Hico (/ˈhaɪkoʊ/, HY-koh) is a small city located in Hamilton County in central Texas, United States. The population was 1,335 at the time of the 2020 census, down from 1,341 in the 2010 census. Over the years, it became a cattle and cotton market. Today, ranching and tourism dominate the local economy.

==History==
Named for its founder's hometown of Hico in southwestern Kentucky, Hico's original location was on Honey Creek. When the Texas Central line (part of the historic Katy Railroad) was built nearby, the citizens moved 2.5 mi to the rail line. Hico was incorporated in 1883 and became the Hamilton County shipping center.

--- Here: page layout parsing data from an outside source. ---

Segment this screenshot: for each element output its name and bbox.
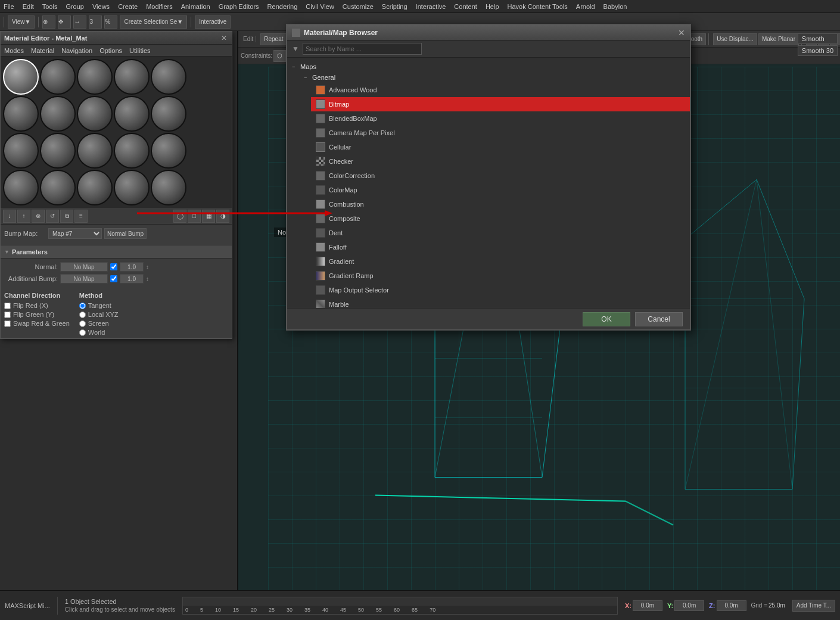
mat-sphere-3[interactable] [114,59,150,95]
mat-tool-sphere[interactable]: ◯ [173,210,186,223]
tree-item-cellular[interactable]: Cellular [311,140,690,154]
z-coord-input[interactable] [717,600,746,611]
mat-tool-put[interactable]: ↑ [17,210,30,223]
mat-menu-material[interactable]: Material [31,47,54,54]
mat-menu-modes[interactable]: Modes [4,47,24,54]
flip-green-check[interactable] [4,311,11,318]
mat-sphere-5[interactable] [3,96,39,132]
mat-tool-get[interactable]: ↓ [3,210,16,223]
x-coord-input[interactable] [633,600,662,611]
search-input[interactable] [303,43,422,55]
tree-item-color-map[interactable]: ColorMap [311,183,690,197]
menu-edit[interactable]: Edit [23,3,34,10]
mat-sphere-14[interactable] [151,133,186,169]
mat-sphere-19[interactable] [151,170,186,205]
normal-check[interactable] [110,263,117,270]
tree-item-falloff[interactable]: Falloff [311,240,690,254]
mat-sphere-13[interactable] [114,133,150,169]
constraint-btn-1[interactable]: ⬡ [273,50,286,62]
tree-item-checker[interactable]: Checker [311,154,690,169]
general-header[interactable]: − General [299,72,690,83]
y-coord-input[interactable] [674,600,704,611]
tree-item-combustion[interactable]: Combustion [311,197,690,211]
mat-tool-backlit[interactable]: ◑ [216,210,229,223]
mat-menu-navigation[interactable]: Navigation [61,47,92,54]
menu-group[interactable]: Group [66,3,84,10]
menu-havok[interactable]: Havok Content Tools [508,3,568,10]
addbump-value[interactable]: 1.0 [120,274,144,283]
add-time-btn[interactable]: Add Time T... [792,600,835,612]
normal-value[interactable]: 1.0 [120,262,144,272]
mat-sphere-16[interactable] [40,170,76,205]
params-header[interactable]: ▼ Parameters [1,245,232,258]
mat-sphere-17[interactable] [77,170,113,205]
bump-map-dropdown[interactable]: Map #7 [48,228,102,239]
dialog-close-btn[interactable]: ✕ [678,28,685,38]
toolbar-icon-5[interactable]: % [104,15,117,29]
toolbar-icon-3[interactable]: ↔ [73,15,86,29]
mat-sphere-4[interactable] [151,59,186,95]
tree-item-composite[interactable]: Composite [311,211,690,226]
menu-rendering[interactable]: Rendering [267,3,298,10]
mat-sphere-6[interactable] [40,96,76,132]
toolbar-select-region[interactable]: Create Selection Se ▼ [120,15,187,29]
toolbar-icon-1[interactable]: ⊕ [42,15,55,29]
tree-item-bitmap[interactable]: Bitmap [311,97,690,111]
maps-header[interactable]: − Maps [287,61,690,72]
normal-map-btn[interactable]: No Map [60,262,108,272]
swap-red-green-check[interactable] [4,320,11,327]
ok-btn[interactable]: OK [583,312,630,326]
menu-civil-view[interactable]: Civil View [306,3,334,10]
menu-arnold[interactable]: Arnold [576,3,595,10]
mat-sphere-8[interactable] [114,96,150,132]
toolbar-icon-4[interactable]: 3 [89,15,102,29]
tree-item-marble[interactable]: Marble [311,297,690,308]
flip-red-check[interactable] [4,303,11,309]
mat-sphere-7[interactable] [77,96,113,132]
tree-item-dent[interactable]: Dent [311,226,690,240]
repeat-btn[interactable]: Repeat [260,33,287,45]
cancel-btn[interactable]: Cancel [635,312,683,326]
mat-menu-options[interactable]: Options [99,47,122,54]
menu-file[interactable]: File [4,3,14,10]
mat-sphere-2[interactable] [77,59,113,95]
menu-babylon[interactable]: Babylon [603,3,627,10]
addbump-map-btn[interactable]: No Map [60,274,108,283]
browser-content[interactable]: − Maps − General Advanced Wood Bitmap [287,58,690,308]
mat-tool-bg[interactable]: ▦ [202,210,215,223]
toolbar-interactive[interactable]: Interactive [195,15,231,29]
menu-content[interactable]: Content [454,3,477,10]
tree-item-gradient-ramp[interactable]: Gradient Ramp [311,269,690,283]
menu-interactive[interactable]: Interactive [416,3,446,10]
tree-item-camera-map[interactable]: Camera Map Per Pixel [311,126,690,140]
toolbar-icon-2[interactable]: ✥ [58,15,71,29]
use-displac-btn[interactable]: Use Displac... [713,33,757,45]
tree-item-blended-box-map[interactable]: BlendedBoxMap [311,111,690,126]
tree-item-map-output[interactable]: Map Output Selector [311,283,690,297]
mat-tool-options[interactable]: ≡ [74,210,88,223]
menu-views[interactable]: Views [92,3,110,10]
tree-item-gradient[interactable]: Gradient [311,254,690,269]
menu-tools[interactable]: Tools [42,3,58,10]
mat-sphere-10[interactable] [3,133,39,169]
mat-sphere-12[interactable] [77,133,113,169]
mat-sphere-15[interactable] [3,170,39,205]
mat-editor-close[interactable]: ✕ [220,34,228,42]
mat-sphere-11[interactable] [40,133,76,169]
menu-customize[interactable]: Customize [343,3,374,10]
addbump-check[interactable] [110,275,117,282]
menu-create[interactable]: Create [118,3,138,10]
local-xyz-radio[interactable] [79,311,86,318]
menu-scripting[interactable]: Scripting [382,3,407,10]
tree-item-color-correction[interactable]: ColorCorrection [311,169,690,183]
timeline-area[interactable]: 0 5 10 15 20 25 30 35 40 45 50 55 60 65 … [182,597,618,615]
menu-animation[interactable]: Animation [181,3,210,10]
tree-item-advanced-wood[interactable]: Advanced Wood [311,83,690,97]
mat-tool-box[interactable]: □ [188,210,201,223]
mat-tool-reset[interactable]: ↺ [46,210,59,223]
mat-menu-utilities[interactable]: Utilities [129,47,150,54]
mat-tool-assign[interactable]: ⊗ [32,210,45,223]
menu-graph-editors[interactable]: Graph Editors [219,3,259,10]
menu-modifiers[interactable]: Modifiers [146,3,173,10]
mat-sphere-0[interactable] [3,59,39,95]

In 1903, Kentucky-based evangelist Mordecai Ham held the first of his 75 Texas revival meetings in Hico.

==Geography==
Hico is located in the northern corner of Hamilton County. A small portion of the city extends north into Erath County. U.S. Route 281 passes through the city as Walnut Street and North 2nd Street. Highway 281 leads northwest 19 mi to Stephenville and south 20 mi to Hamilton, the county seat. Texas State Highway 6 passes through the city as Second Street, joining US 281 as it exits the city to the northwest. Highway 6 leads east 23 mi to Meridian and west-northwest 21 mi to Dublin.

According to the United States Census Bureau, Hico has a total area of 4.7 km2, all land.

Approximately 1.8 mi north of Hico are what appear to be the remains of an impact crater that was formed some time after the Cretaceous Period.

===Climate===
The climate in this area is characterized by hot, humid summers and generally mild to cool winters. According to the Köppen Climate Classification system, Hico has a humid subtropical climate, abbreviated "Cfa" on climate maps.

==Demographics==

Historical population
| Census | Pop. | Note | %± |
| 1890 | 649 |  | — |
| 1900 | 1,480 |  | 128.0% |
| 1910 | 1,427 |  | −3.6% |
| 1920 | 1,635 |  | 14.6% |
| 1930 | 1,463 |  | −10.5% |
| 1940 | 1,242 |  | −15.1% |
| 1950 | 1,212 |  | −2.4% |
| 1960 | 1,020 |  | −15.8% |
| 1970 | 925 |  | −9.3% |
| 1980 | 1,375 |  | 48.6% |
| 1990 | 1,342 |  | −2.4% |
| 2000 | 1,341 |  | −0.1% |
| 2010 | 1,379 |  | 2.8% |
| 2020 | 1,335 |  | −3.2% |
U.S. Decennial Census

===2020 census===
As of the 2020 census, Hico had a population of 1,335. The median age was 42.0 years. 23.9% of residents were under the age of 18 and 21.6% of residents were 65 years of age or older. For every 100 females there were 92.6 males, and for every 100 females age 18 and over there were 83.7 males age 18 and over.

0.0% of residents lived in urban areas, while 100.0% lived in rural areas.

There were 518 households in Hico, of which 34.9% had children under the age of 18 living in them. Of all households, 45.6% were married-couple households, 17.0% were households with a male householder and no spouse or partner present, and 30.3% were households with a female householder and no spouse or partner present. About 29.9% of all households were made up of individuals and 16.4% had someone living alone who was 65 years of age or older.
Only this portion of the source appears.